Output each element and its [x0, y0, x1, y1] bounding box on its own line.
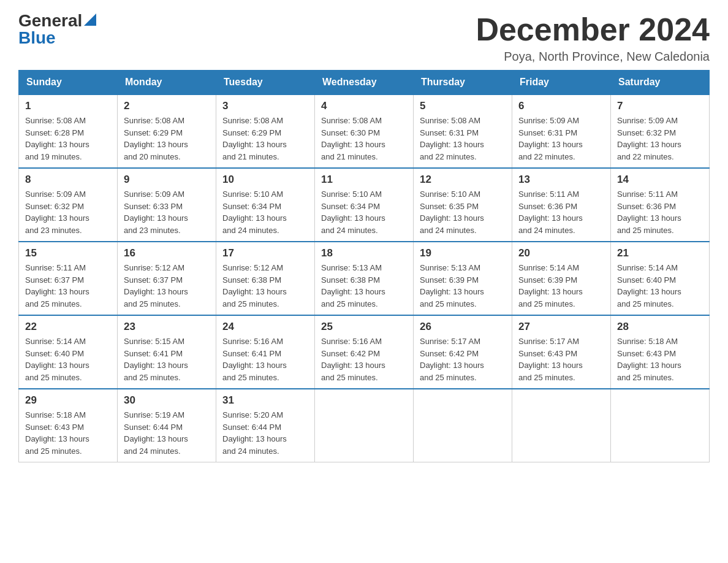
day-number: 12	[420, 174, 506, 186]
day-info: Sunrise: 5:18 AM Sunset: 6:43 PM Dayligh…	[617, 335, 703, 383]
day-info: Sunrise: 5:08 AM Sunset: 6:28 PM Dayligh…	[25, 115, 111, 163]
day-info: Sunrise: 5:09 AM Sunset: 6:32 PM Dayligh…	[25, 188, 111, 236]
svg-marker-0	[84, 13, 96, 26]
day-number: 10	[222, 174, 308, 186]
day-number: 17	[222, 247, 308, 259]
day-number: 24	[222, 321, 308, 333]
day-number: 18	[321, 247, 407, 259]
day-number: 11	[321, 174, 407, 186]
calendar-cell	[611, 389, 710, 462]
day-info: Sunrise: 5:13 AM Sunset: 6:39 PM Dayligh…	[420, 262, 506, 310]
day-info: Sunrise: 5:11 AM Sunset: 6:36 PM Dayligh…	[617, 188, 703, 236]
logo: General Blue	[18, 12, 96, 47]
day-number: 1	[25, 100, 111, 112]
calendar-week-row: 29 Sunrise: 5:18 AM Sunset: 6:43 PM Dayl…	[19, 389, 710, 462]
column-header-wednesday: Wednesday	[315, 71, 414, 95]
calendar-subtitle: Poya, North Province, New Caledonia	[476, 50, 710, 64]
day-number: 7	[617, 100, 703, 112]
day-info: Sunrise: 5:08 AM Sunset: 6:29 PM Dayligh…	[222, 115, 308, 163]
calendar-week-row: 22 Sunrise: 5:14 AM Sunset: 6:40 PM Dayl…	[19, 315, 710, 389]
calendar-header-row: SundayMondayTuesdayWednesdayThursdayFrid…	[19, 71, 710, 95]
calendar-cell: 29 Sunrise: 5:18 AM Sunset: 6:43 PM Dayl…	[19, 389, 118, 462]
calendar-week-row: 1 Sunrise: 5:08 AM Sunset: 6:28 PM Dayli…	[19, 94, 710, 168]
day-number: 20	[518, 247, 604, 259]
day-number: 15	[25, 247, 111, 259]
calendar-cell	[414, 389, 512, 462]
column-header-saturday: Saturday	[611, 71, 710, 95]
column-header-tuesday: Tuesday	[216, 71, 315, 95]
day-info: Sunrise: 5:08 AM Sunset: 6:30 PM Dayligh…	[321, 115, 407, 163]
calendar-cell: 13 Sunrise: 5:11 AM Sunset: 6:36 PM Dayl…	[512, 168, 611, 242]
day-info: Sunrise: 5:09 AM Sunset: 6:33 PM Dayligh…	[124, 188, 210, 236]
day-info: Sunrise: 5:15 AM Sunset: 6:41 PM Dayligh…	[124, 335, 210, 383]
calendar-cell: 20 Sunrise: 5:14 AM Sunset: 6:39 PM Dayl…	[512, 242, 611, 315]
calendar-cell: 25 Sunrise: 5:16 AM Sunset: 6:42 PM Dayl…	[315, 315, 414, 389]
day-info: Sunrise: 5:08 AM Sunset: 6:31 PM Dayligh…	[420, 115, 506, 163]
calendar-cell: 31 Sunrise: 5:20 AM Sunset: 6:44 PM Dayl…	[216, 389, 315, 462]
day-number: 29	[25, 394, 111, 407]
day-number: 23	[124, 321, 210, 333]
calendar-cell: 4 Sunrise: 5:08 AM Sunset: 6:30 PM Dayli…	[315, 94, 414, 168]
calendar-cell: 8 Sunrise: 5:09 AM Sunset: 6:32 PM Dayli…	[19, 168, 118, 242]
day-number: 9	[124, 174, 210, 186]
calendar-cell: 17 Sunrise: 5:12 AM Sunset: 6:38 PM Dayl…	[216, 242, 315, 315]
calendar-cell: 14 Sunrise: 5:11 AM Sunset: 6:36 PM Dayl…	[611, 168, 710, 242]
calendar-cell	[315, 389, 414, 462]
page-header: General Blue December 2024 Poya, North P…	[18, 12, 710, 64]
day-number: 8	[25, 174, 111, 186]
column-header-friday: Friday	[512, 71, 611, 95]
calendar-week-row: 8 Sunrise: 5:09 AM Sunset: 6:32 PM Dayli…	[19, 168, 710, 242]
day-number: 2	[124, 100, 210, 112]
day-info: Sunrise: 5:18 AM Sunset: 6:43 PM Dayligh…	[25, 409, 111, 457]
calendar-cell: 6 Sunrise: 5:09 AM Sunset: 6:31 PM Dayli…	[512, 94, 611, 168]
day-info: Sunrise: 5:11 AM Sunset: 6:36 PM Dayligh…	[518, 188, 604, 236]
calendar-cell: 27 Sunrise: 5:17 AM Sunset: 6:43 PM Dayl…	[512, 315, 611, 389]
day-info: Sunrise: 5:14 AM Sunset: 6:40 PM Dayligh…	[25, 335, 111, 383]
calendar-cell: 2 Sunrise: 5:08 AM Sunset: 6:29 PM Dayli…	[118, 94, 216, 168]
column-header-sunday: Sunday	[19, 71, 118, 95]
day-number: 19	[420, 247, 506, 259]
day-info: Sunrise: 5:16 AM Sunset: 6:42 PM Dayligh…	[321, 335, 407, 383]
calendar-cell: 30 Sunrise: 5:19 AM Sunset: 6:44 PM Dayl…	[118, 389, 216, 462]
day-info: Sunrise: 5:19 AM Sunset: 6:44 PM Dayligh…	[124, 409, 210, 457]
calendar-cell: 22 Sunrise: 5:14 AM Sunset: 6:40 PM Dayl…	[19, 315, 118, 389]
day-number: 28	[617, 321, 703, 333]
day-number: 30	[124, 394, 210, 407]
calendar-cell: 5 Sunrise: 5:08 AM Sunset: 6:31 PM Dayli…	[414, 94, 512, 168]
calendar-cell: 24 Sunrise: 5:16 AM Sunset: 6:41 PM Dayl…	[216, 315, 315, 389]
day-number: 16	[124, 247, 210, 259]
day-info: Sunrise: 5:12 AM Sunset: 6:38 PM Dayligh…	[222, 262, 308, 310]
day-info: Sunrise: 5:14 AM Sunset: 6:40 PM Dayligh…	[617, 262, 703, 310]
calendar-cell: 11 Sunrise: 5:10 AM Sunset: 6:34 PM Dayl…	[315, 168, 414, 242]
day-number: 3	[222, 100, 308, 112]
day-info: Sunrise: 5:16 AM Sunset: 6:41 PM Dayligh…	[222, 335, 308, 383]
day-info: Sunrise: 5:10 AM Sunset: 6:35 PM Dayligh…	[420, 188, 506, 236]
calendar-cell: 23 Sunrise: 5:15 AM Sunset: 6:41 PM Dayl…	[118, 315, 216, 389]
day-number: 14	[617, 174, 703, 186]
day-number: 25	[321, 321, 407, 333]
calendar-week-row: 15 Sunrise: 5:11 AM Sunset: 6:37 PM Dayl…	[19, 242, 710, 315]
calendar-cell	[512, 389, 611, 462]
title-block: December 2024 Poya, North Province, New …	[476, 12, 710, 64]
day-number: 26	[420, 321, 506, 333]
day-info: Sunrise: 5:10 AM Sunset: 6:34 PM Dayligh…	[321, 188, 407, 236]
calendar-cell: 16 Sunrise: 5:12 AM Sunset: 6:37 PM Dayl…	[118, 242, 216, 315]
day-info: Sunrise: 5:08 AM Sunset: 6:29 PM Dayligh…	[124, 115, 210, 163]
calendar-cell: 10 Sunrise: 5:10 AM Sunset: 6:34 PM Dayl…	[216, 168, 315, 242]
calendar-cell: 18 Sunrise: 5:13 AM Sunset: 6:38 PM Dayl…	[315, 242, 414, 315]
logo-general: General	[18, 12, 82, 29]
day-info: Sunrise: 5:14 AM Sunset: 6:39 PM Dayligh…	[518, 262, 604, 310]
day-info: Sunrise: 5:09 AM Sunset: 6:31 PM Dayligh…	[518, 115, 604, 163]
calendar-cell: 7 Sunrise: 5:09 AM Sunset: 6:32 PM Dayli…	[611, 94, 710, 168]
logo-triangle-icon	[84, 13, 96, 26]
day-number: 4	[321, 100, 407, 112]
logo-blue: Blue	[18, 29, 56, 47]
calendar-cell: 1 Sunrise: 5:08 AM Sunset: 6:28 PM Dayli…	[19, 94, 118, 168]
calendar-cell: 15 Sunrise: 5:11 AM Sunset: 6:37 PM Dayl…	[19, 242, 118, 315]
day-number: 31	[222, 394, 308, 407]
calendar-cell: 21 Sunrise: 5:14 AM Sunset: 6:40 PM Dayl…	[611, 242, 710, 315]
day-info: Sunrise: 5:17 AM Sunset: 6:42 PM Dayligh…	[420, 335, 506, 383]
calendar-cell: 3 Sunrise: 5:08 AM Sunset: 6:29 PM Dayli…	[216, 94, 315, 168]
calendar-cell: 28 Sunrise: 5:18 AM Sunset: 6:43 PM Dayl…	[611, 315, 710, 389]
calendar-cell: 12 Sunrise: 5:10 AM Sunset: 6:35 PM Dayl…	[414, 168, 512, 242]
..............................
INSTRUCTIONS FOR THE TASK
Only lines that contain "December" are needed, so copy each of them from the data.

SOLUTION FOR THIS TASK
page-header: General Blue December 2024 Poya, North P…	[18, 12, 710, 64]
title-block: December 2024 Poya, North Province, New …	[476, 12, 710, 64]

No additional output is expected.